Quick side note, some of the comment-looking things shown are not comments. The /*!mnnrr format is a MySQL backwards-compatibility extension that tells the server "If you're MySQL version m.nn.rr or higher, execute this statement, otherwise disregard."

/*!40000 ALTER TABLE `table_name` DISABLE KEYS */;
/*!40000 ALTER TABLE `table_name` ENABLE KEYS */;

Each table is surrounded by these in a dump file. These were more useful with MyISAM than with InnoDB, because DISABLE KEYS directed the storage engine not to update any non-unique indexes until ENABLE KEYS was issued, allowing all of the row data to be written, and then indexed in a batch. With InnoDB, the indexes are built as the inserts are processed... so there's a lot of I/O potential there as the index trees are being built and shuffled around.
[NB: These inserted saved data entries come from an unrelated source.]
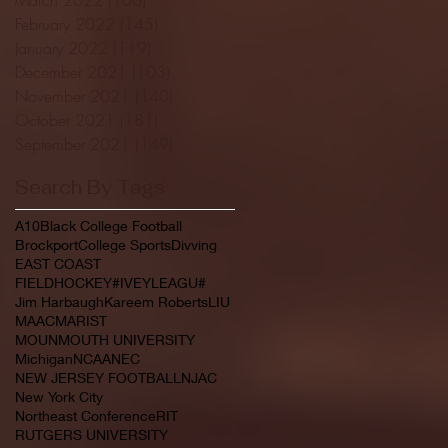
February 2022
(145)
145 posts
January 2022
(119)
119 posts
December 2021
(103)
103 posts
November 2021
(140)
140 posts
October 2021
(181)
181 posts
September 2021
(149)
149 posts
Search By Tags
A10
Black College Football
Brockport
College Sports
Divving
EAST COAST
FIELDHOCKEY#IVEYLEAGU#
Jim Harbaugh
Kareem Roberts
LIU
MAAC
MARIST
MOUNMOUTH UNIVERSITY
Michigan
NCAA
NEC
NEW JERSEY FOOTBALL
NJAC
New York City
Northeast Conference
RIT
RUTGERS UNIVERSITY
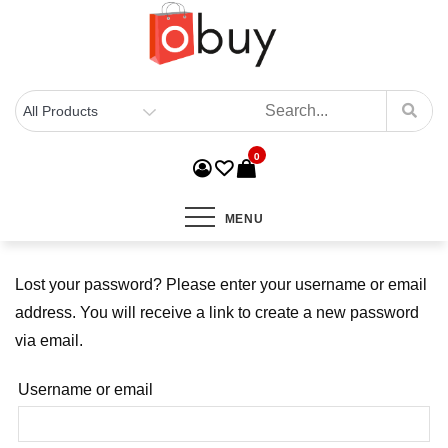
0
MENU
Lost your password? Please enter your username or email
address. You will receive a link to create a new password
via email.
Username or email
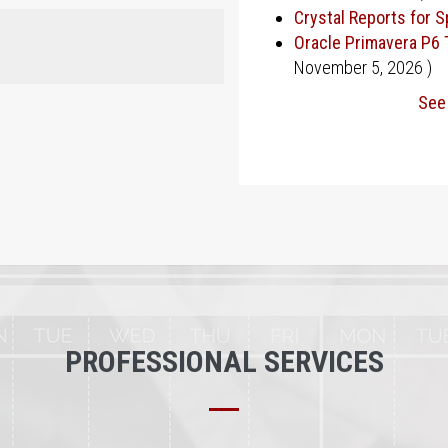
Crystal Reports for 
Oracle Primavera P6 
November 5, 2026
)
See 
PROFESSIONAL SERVICES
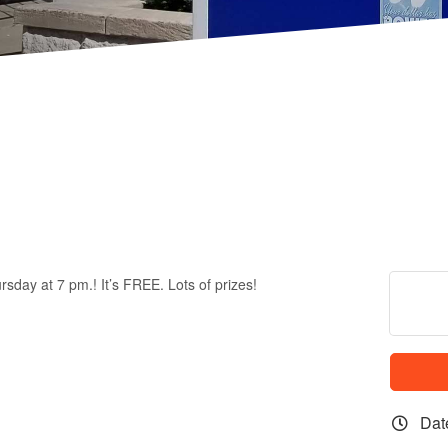
rsday at 7 pm.! It’s FREE. Lots of prizes!
Dat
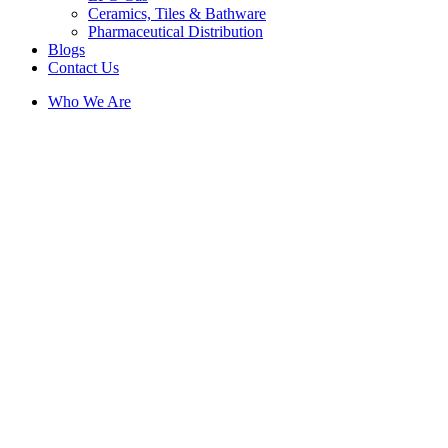
Ceramics, Tiles & Bathware
Pharmaceutical Distribution
Blogs
Contact Us
Who We Are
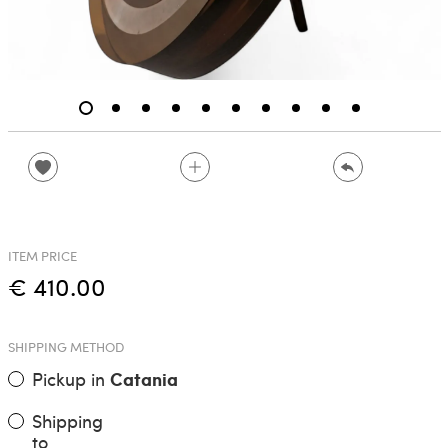
ITEM PRICE
€ 410.00
SHIPPING METHOD
Pickup in
Catania
Shipping
to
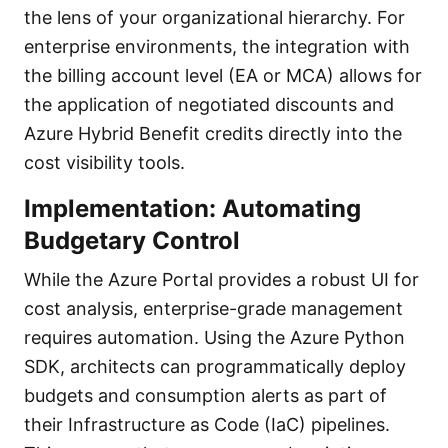
the lens of your organizational hierarchy. For
enterprise environments, the integration with
the billing account level (EA or MCA) allows for
the application of negotiated discounts and
Azure Hybrid Benefit credits directly into the
cost visibility tools.
Implementation: Automating
Budgetary Control
While the Azure Portal provides a robust UI for
cost analysis, enterprise-grade management
requires automation. Using the Azure Python
SDK, architects can programmatically deploy
budgets and consumption alerts as part of
their Infrastructure as Code (IaC) pipelines.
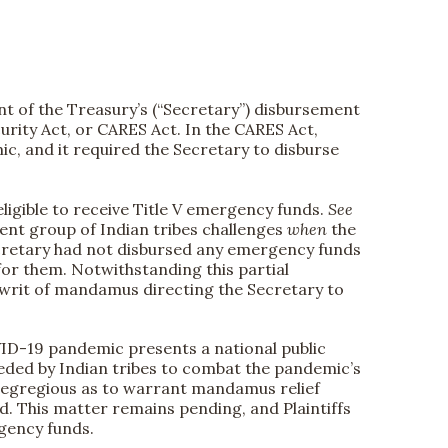
t of the Treasury’s (“Secretary”) disbursement
rity Act, or CARES Act. In the CARES Act,
c, and it required the Secretary to disburse
eligible to receive Title V emergency funds.
See
ent group of Indian tribes challenges
when
the
e Secretary had not disbursed any emergency funds
for them. Notwithstanding this partial
 writ of mandamus directing the Secretary to
OVID-19 pandemic presents a national public
eeded by Indian tribes to combat the pandemic’s
 so egregious as to warrant mandamus relief
. This matter remains pending, and Plaintiffs
rgency funds.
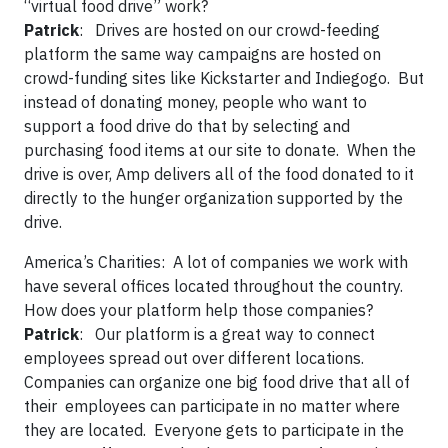
“virtual food drive” work?
Patrick
: Drives are hosted on our crowd-feeding
platform the same way campaigns are hosted on
crowd-funding sites like Kickstarter and Indiegogo. But
instead of donating money, people who want to
support a food drive do that by selecting and
purchasing food items at our site to donate. When the
drive is over, Amp delivers all of the food donated to it
directly to the hunger organization supported by the
drive.
America’s Charities:
A lot of companies we work with
have several offices located throughout the country.
How does your platform help those companies?
Patrick
: Our platform is a great way to connect
employees spread out over different locations.
Companies can organize one big food drive that all of
their employees can participate in no matter where
they are located. Everyone gets to participate in the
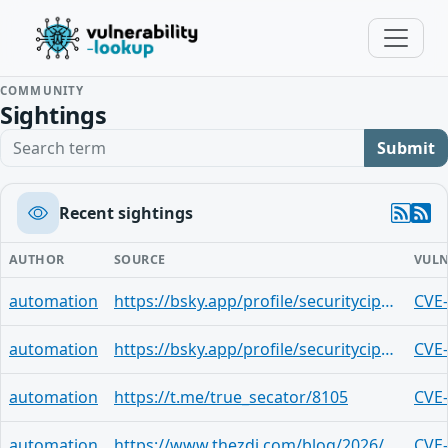
COMMUNITY
Sightings
Search term
Submit
Recent sightings
AUTHOR
SOURCE
VULN
automation
https://bsky.app/profile/securitycipher.bsky.social/post/3mo3no45zzu2h
CVE
automation
https://bsky.app/profile/securitycipher.bsky.social/post/3mk736g6qvc22
CVE
automation
https://t.me/true_secator/8105
CVE
automation
https://www.thezdi.com/blog/2026/4/14/the-april-2026-security-update-review
CVE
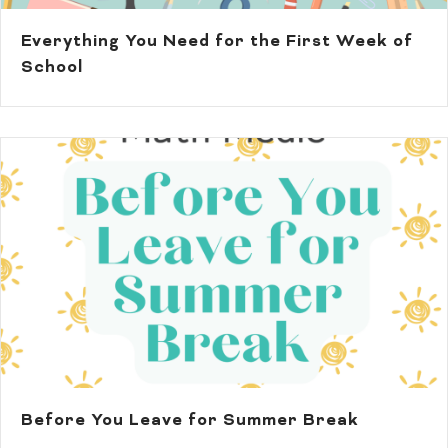
Everything You Need for the First Week of
School
Before You Leave for Summer Break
The size of the InnoDB buffer pool is going to play a role in the amount of disk I/O -- possibly a significant one if it's relatively small -- because whatever can't stick around in memory will have to be promptly flushed to disk, only to be read back in when it's needed again, and this will be particularly true with indexes, less so with the actual rows, because in InnoDB, rows are physically stored in primary key order, and mysqldump writes them to the file in primary key order... so they're inserted in the order in which they'll be stored... but the secondary indexes will have to be shuttled back and forth to disk as index pages are updated as the insert operations on a given table progresses.

So there's a baseline of "extra" activity that every insert that happens, because of all the different logging, safety, and ACID mechanisms... and indexes seem like a likely wildcard candidate for potentially creating a substantial amount of additional I/O.